Вшестером в кабине было тесновато.
— Потянет ли? — усомнился Станислав Гагарин.
— Едем вниз, — ответил Иисус Христос и нажал кнопку.
Лифт стремительно ухнул, будто полетел в пропасть, не удерживаемый тросами.
— Не извольте беспокоиться, товарищи, — подал голос зажатый в угол Конфуцием и Магометом краповый берет, — Техника у нас на грани фантастики, не подведет.
— Полковник Мандюкевич, — представил подавшего голос о м о н о в ц а Иисус Христос. — Начальник спецтюрьмы… Наш человек!
«Ни хрена себе хрена, — подумал Станислав Гагарин, нимало не беспокоясь, что мысли его прочтут товарищи. — Из огня да в полымя! Надеюсь, партайгеноссе Христос знает, что делает…»
Лифт тем временем, обреченно пролетев несколько уровней, резко встал на неизвестном горизонте.
Первыми, кого узрели обитатели спасительной кабины, были два рослых мордоворота. Они держали автоматы на изготовку, направив стволы на возникших перед ними людей. Физиономии их были искажены сиюминутным намерением стрелять и смягчились не прежде, чем они увидели среди прибывших собственного шефа.
— Вольно, — сказал им шеф. — Эти со мной…
Вторую парочку автоматчиков они увидели за другой дверью, а потом обнаруживали их через каждые двадцать метров, когда обходили новое хозяйство, открытое ими в московской подземной галактике.
— Пожалуйте в мой кабинет, — любезно предложил полковник Мандюкевич, когда сопровождаемая им группа добралась до решетчатой двери, охраняемой неизменной парочкой ц е р б е р о в. — Имеется голландское пиво и р ы б е ц к нему, прямо из Цимлянского завезенный…
— С рыбцом погодим, полковник, — прервал Мандюкевича товарищ Сталин. — На выход спешим, понимаешь, дело есть на поверхности.

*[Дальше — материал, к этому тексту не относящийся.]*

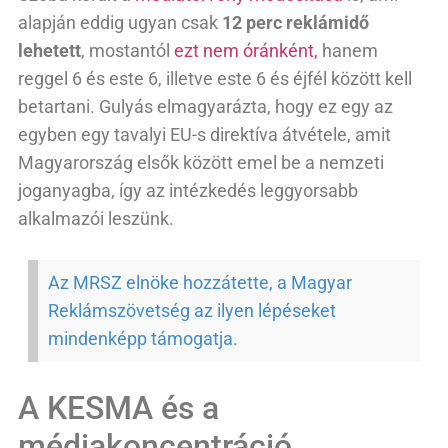
alapján eddig ugyan csak
12 perc reklámidő
lehetett
, mostantól
ezt nem óránként,
hanem
reggel 6 és este 6, illetve este 6 és éjfél között kell
betartani. Gulyás elmagyarázta, hogy ez egy az
egyben egy tavalyi EU-s direktíva átvétele, amit
Magyarország elsők között emel be a nemzeti
joganyagba, így az intézkedés leggyorsabb
alkalmazói leszünk.
Az MRSZ elnöke hozzátette, a Magyar
Reklámszövetség az ilyen lépéseket
mindenképp támogatja.
A KESMA és a
médiakoncentráció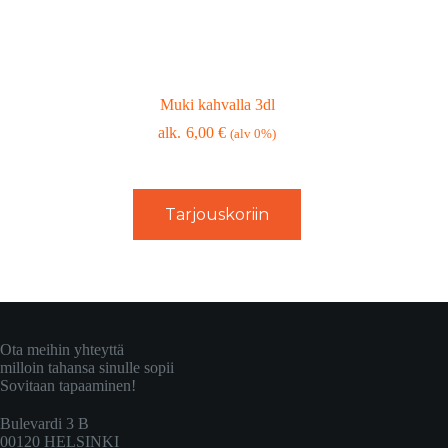
Muki kahvalla 3dl
6,00
€
(alv 0%)
Tarjouskoriin
Ota meihin yhteyttä
milloin tahansa sinulle sopii
Sovitaan tapaaminen!
Bulevardi 3 B
00120 HELSINKI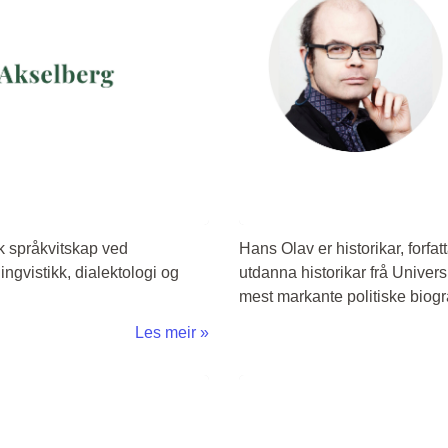
sk språkvitskap ved
Hans Olav er historikar, forfa
ingvistikk, dialektologi og
utdanna historikar frå Univers
mest markante politiske biogr
Les meir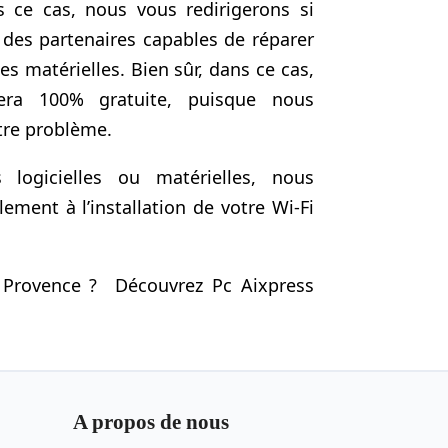
ns ce cas, nous vous redirigerons si
 des partenaires capables de réparer
es matérielles. Bien sûr, dans ce cas,
sera 100% gratuite, puisque nous
tre problème.
logicielles ou matérielles, nous
ment à l’installation de votre Wi-Fi
 Provence ? Découvrez Pc Aixpress
i
A propos de nous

— Но позволить короткую экскурсию мы себе можем, — мягким тоном вклинился Иисус Христос. — И нам любопытно, и писателю для истории необходимо…
— А допуск у товарища имеется? — подозрительно глянул на Папу Стива м а н д ю к е в и ч в берете.
— У товарища, как в Греции, — все имеется, — заверил полковника вождь.
…Подземная тюрьма ничем особенным от тех, что на поверхности, не отличалась. Разве что находилась глубоко под землей — по прикидке штурмана никак не менее чем на двести метров — и бежать из нее было куда сложнее.
Камеры, камеры, камеры…
Лишь одной стороной — вместе с дверью — выходили они к миру зарешеченным пространством. Копать вниз — не имело смысла, разве что тому, кто поставил задачу добраться до центра Земли. Вверх — не совладать с двухсотметровой толщей. В стороны — шансов на успех не больше… Даже и выберешься если неким чудом через дверь — куда ты пойдешь бесчисленными коридорами и туннелями московской преисподней?
Были камеры — одиночки с унитазом и умывальником, были двойняшки для житья с напарником, на четверых узников, шестиместные, а также двадцати- и сорокаместные с о р т и р о в к и, как назвал их тюремный Вергилий, полковник Мандюкевич.